## What the task requires
Below are lines of data, and only some are wanted. Please repeat exactly those from the line that has "setup summary here" through the line that has "done over a".

[Dataset entries]

——

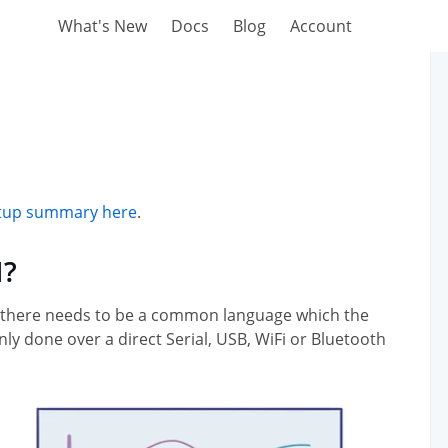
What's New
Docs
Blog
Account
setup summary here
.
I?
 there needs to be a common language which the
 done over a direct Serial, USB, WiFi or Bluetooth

——

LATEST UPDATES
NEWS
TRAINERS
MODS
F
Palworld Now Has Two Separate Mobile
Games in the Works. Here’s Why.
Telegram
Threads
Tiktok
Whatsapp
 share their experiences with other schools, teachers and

——

## Result
setup summary here
.
I?
 there needs to be a common language which the
 done over a direct Serial, USB, WiFi or Bluetooth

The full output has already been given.